SZ: Herr Fiedler, wie geht man vor, wenn man in Österreich Geld an eine Partei spenden möchte und dabei unerkannt bleiben will?

Franz Fiedler: Bis zu einem Betrag von 500 Euro geht das anonym.

Und wenn es sich um höhere Summen handelt?

Da gibt es andere Wege. Man kann sich zusammentun mit einer natürlichen oder juristischen Person - oder gleich mehreren Personen. Auf diese Leute verteilt man das Geld in Tranchen von jeweils bis zu 500 Euro, die es dann in deren Namen spenden. Das ist sozusagen eine Strohmann-Variante. Noch eine Möglichkeit: Man zahlt als Parteimitglied freiwillig einen höheren Mitgliedsbeitrag als eigentlich nötig und lässt der Partei auf diese Weise Geld zukommen.

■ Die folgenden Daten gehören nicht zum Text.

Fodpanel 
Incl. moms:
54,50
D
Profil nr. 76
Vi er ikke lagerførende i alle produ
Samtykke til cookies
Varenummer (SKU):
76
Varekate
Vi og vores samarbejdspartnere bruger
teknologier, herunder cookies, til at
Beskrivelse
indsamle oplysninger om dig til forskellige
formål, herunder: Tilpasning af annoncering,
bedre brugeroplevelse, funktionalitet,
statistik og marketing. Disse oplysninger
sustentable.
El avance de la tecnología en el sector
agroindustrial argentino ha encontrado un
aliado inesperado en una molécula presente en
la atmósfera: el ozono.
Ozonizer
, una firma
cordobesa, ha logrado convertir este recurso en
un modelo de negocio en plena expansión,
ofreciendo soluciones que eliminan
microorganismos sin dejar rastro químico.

Der damalige FPÖ-Chef Heinz-Christian Strache hat im Ibiza-Video davon gesprochen, dass man lieber nicht seiner Partei direkt spenden sollte, sondern einem Verein. Wie funktioniert so eine Konstruktion?

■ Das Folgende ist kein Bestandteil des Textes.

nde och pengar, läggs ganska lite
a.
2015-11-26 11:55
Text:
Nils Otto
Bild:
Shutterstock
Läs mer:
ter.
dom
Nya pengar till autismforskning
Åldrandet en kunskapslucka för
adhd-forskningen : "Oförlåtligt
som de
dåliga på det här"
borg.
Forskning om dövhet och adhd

Ein Verein, der offiziell nichts mit der Partei zu tun hat, wird für diese Partei tätig. Zum Beispiel indem er Plakate druckt, Inserate schaltet und in sozialen Medien Propaganda macht. Die Partei kann in diesem Fall behaupten: Wir haben damit nichts zu tun, der Verein handelt ja selbstständig, er hat ein autonomes Finanzgebaren.

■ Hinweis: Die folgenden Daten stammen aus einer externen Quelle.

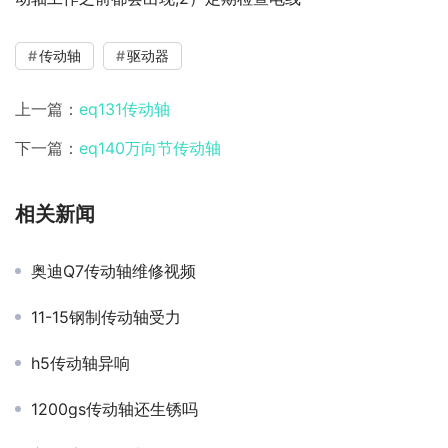
传动轴
驱动器
上一篇：
eq131传动轴
下一篇：
eq140万向节传动轴
相关新闻
奥迪Q7传动轴维修视频
11-15钢制传动轴受力
h5传动轴异响
1200gs传动轴还生锈吗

Nach Veröffentlichung des Ibiza-Videos sind im Umfeld von den größeren Parteien ÖVP, SPÖ und FPÖ mehrere Vereine bekannt geworden, die möglicherweise einer solchen Umwegfinanzierung dienen.

Es wird natürlich allseits bestritten.

Mindestens zwei Vereine, die der FPÖ nahestehen sollen, wurden umgehend aufgelöst.

Die Korruptionsstaatsanwaltschaft hat Ermittlungen eingeleitet. Mal sehen, ob sie zu etwas führen, oder im Sande verlaufen.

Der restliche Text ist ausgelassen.